Model-based Hierarchical Clustering

DESCRIPTION:
Performs hierarchical clustering via a wide range of clustering options, calculates a Bayesian criterion for choosing the number of clusters, and optionally allows for noise or "outliers".

USAGE:
mclust(x, method = "S*", signif = rep(0, dim(x)[2]), noise = F,
       scale = rep(1, dim(x)[2]), shape = c(1, rep(0.2, (dim(x)[2]-1))),
       workspace = <<see below>>)

REQUIRED ARGUMENTS:
x:
n by p matrix containing n p-dimensional data points (NAs not allowed).

OPTIONAL ARGUMENTS:
method:
a character string to select the clustering criterion. Possible values are : "S*", "S", "spherical" (with varying sizes), "sum of squares" or "trace" (Ward's method), "unconstrained", "determinant", "centroid", "weighted average link", "group average link", "complete link" or "farthest neighbor", "single link" or "nearest neighbor". Only enough of the string to determine a unique match is required.
signif:
vector giving the number of significant decimal places in each column of x. Nonpositive components are allowed. Used in initializing clustering in some methods.
noise:
indicates whether or not Poisson noise should be assumed.
scale:
vector for scaling the observations. The ith column of x is multiplied by scale[i] before cluster analysis begins.
shape:
vector determining the shape of clusters for methods "S*" and "S".
workspace:
size of the workspace provided to the underlying Fortran program. The default is (dim(x)[1]*(dim(x)[1]-1)) + 10*dim(x)[1].

VALUE:
tree:
list with components merge, height, and order conforming to the output of the function hclust, but here height is just the stage of the merge. This output can be used with several functions such as plclust and subtree.
lr:
list of objects merged at each stage, in which a new cluster inherits the number of the lowest-numbered object or cluster from which it is formed (used for classification by function mclass).
awe:
a vector in which the kth element is the approximate weight of evidence for k clusters. This component is present only for the model-based methods : "S*", "S", "spherical" (with varying sizes), "sum of squares" or "trace" (Ward's method), "unconstrained", and "determinant".
call:
a copy of the call to mclust.

NOTE:
The amount of storage needed is dependent on the ordering of the data points. If the limit is exceeded, it may be possible to rerun without increasing workspace by reordering.

METHOD:
Hierarchical merging is used in all cases; the criteria for the merge are defined by the kind of clusters expected. They include the standard sum-of-squares method for hyperspherical clusters, and the determinant criterion for ellipsoidal clusters pointing in the same direction. There are also several criteria which give importance to the shape of the clusters, such as S*, which is optimal for clusters that are long and point in different directions, perhaps even overlapping. Some standard heuristic criteria are included along with the model-based methods. For the heuristic methods (centroid, weighted average link, group average link, complete link, and single link), the initial criterion is the Euclidean distance between observations.

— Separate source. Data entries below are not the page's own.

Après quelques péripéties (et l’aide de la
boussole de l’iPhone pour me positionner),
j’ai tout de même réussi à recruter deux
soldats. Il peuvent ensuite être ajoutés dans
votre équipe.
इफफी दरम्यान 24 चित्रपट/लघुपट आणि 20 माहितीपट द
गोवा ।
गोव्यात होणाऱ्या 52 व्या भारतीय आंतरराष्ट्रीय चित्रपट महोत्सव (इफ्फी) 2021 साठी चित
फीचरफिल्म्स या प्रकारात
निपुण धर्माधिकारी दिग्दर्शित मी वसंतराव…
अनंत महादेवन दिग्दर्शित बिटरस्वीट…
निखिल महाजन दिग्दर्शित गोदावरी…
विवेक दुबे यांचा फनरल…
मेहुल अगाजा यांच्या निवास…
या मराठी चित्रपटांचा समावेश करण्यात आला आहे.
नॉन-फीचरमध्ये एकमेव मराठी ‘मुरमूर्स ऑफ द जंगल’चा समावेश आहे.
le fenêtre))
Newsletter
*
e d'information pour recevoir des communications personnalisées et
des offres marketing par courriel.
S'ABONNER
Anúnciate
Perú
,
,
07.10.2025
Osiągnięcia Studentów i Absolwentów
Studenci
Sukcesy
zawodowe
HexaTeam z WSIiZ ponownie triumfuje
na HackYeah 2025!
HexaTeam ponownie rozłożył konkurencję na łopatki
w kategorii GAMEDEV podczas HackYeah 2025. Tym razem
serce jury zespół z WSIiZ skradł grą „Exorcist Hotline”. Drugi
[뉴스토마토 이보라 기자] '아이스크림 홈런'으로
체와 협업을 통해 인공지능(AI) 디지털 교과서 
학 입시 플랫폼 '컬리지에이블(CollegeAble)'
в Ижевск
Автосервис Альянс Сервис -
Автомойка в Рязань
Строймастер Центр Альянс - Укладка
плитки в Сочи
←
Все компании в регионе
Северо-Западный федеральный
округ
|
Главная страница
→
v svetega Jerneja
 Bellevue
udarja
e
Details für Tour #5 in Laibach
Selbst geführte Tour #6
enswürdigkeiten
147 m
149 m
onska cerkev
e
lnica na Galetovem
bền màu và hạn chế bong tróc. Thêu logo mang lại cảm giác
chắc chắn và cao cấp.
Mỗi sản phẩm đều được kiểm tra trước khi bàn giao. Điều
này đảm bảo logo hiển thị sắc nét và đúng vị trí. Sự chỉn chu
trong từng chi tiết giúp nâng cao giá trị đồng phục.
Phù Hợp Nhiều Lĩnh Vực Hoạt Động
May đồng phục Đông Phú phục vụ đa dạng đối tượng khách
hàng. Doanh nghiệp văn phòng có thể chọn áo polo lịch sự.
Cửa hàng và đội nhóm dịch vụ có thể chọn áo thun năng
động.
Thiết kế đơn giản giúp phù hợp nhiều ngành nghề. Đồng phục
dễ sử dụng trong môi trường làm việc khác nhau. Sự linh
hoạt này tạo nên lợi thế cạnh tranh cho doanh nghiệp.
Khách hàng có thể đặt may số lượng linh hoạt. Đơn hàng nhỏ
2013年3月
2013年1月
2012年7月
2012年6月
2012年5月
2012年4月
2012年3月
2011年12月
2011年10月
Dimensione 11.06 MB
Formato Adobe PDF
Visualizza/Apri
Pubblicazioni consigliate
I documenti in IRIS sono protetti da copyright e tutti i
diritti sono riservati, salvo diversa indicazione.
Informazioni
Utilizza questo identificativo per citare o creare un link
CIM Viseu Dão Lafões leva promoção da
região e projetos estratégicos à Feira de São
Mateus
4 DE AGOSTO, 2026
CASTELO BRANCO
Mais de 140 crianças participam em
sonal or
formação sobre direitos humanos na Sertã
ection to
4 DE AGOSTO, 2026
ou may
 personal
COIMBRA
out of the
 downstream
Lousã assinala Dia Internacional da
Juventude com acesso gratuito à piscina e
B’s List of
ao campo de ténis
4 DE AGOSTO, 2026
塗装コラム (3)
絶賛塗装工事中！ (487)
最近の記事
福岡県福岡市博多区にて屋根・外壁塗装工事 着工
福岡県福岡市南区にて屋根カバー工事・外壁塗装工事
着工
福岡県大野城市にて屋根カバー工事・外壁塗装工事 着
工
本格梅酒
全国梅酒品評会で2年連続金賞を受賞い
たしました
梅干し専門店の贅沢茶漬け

The function hclust allows more general initialization for the group average link, complete link, and single link methods. Separate functions are available for classification (mclass) and iterative relocation (mreloc).


REFERENCES:
Banfield, J. D. and Raftery, A. E. (1993). Model-based Gaussian and non-Gaussian clustering. Biometrics, Vol. 49, No. 3 (September 1993) 803-822.

Gordon, A. D. (1981). Classification: Methods for the Exploratory Analysis of Multivariate Data. London: Chapman and Hall.


SEE ALSO:
hclust , mclass , mreloc , order , plclust , subtree .

EXAMPLES:
years <- c("1960", "1964", "1968", "1972", "1976")
votes.clust <- mclust(votes.repub[,years], method = "S", noise = T)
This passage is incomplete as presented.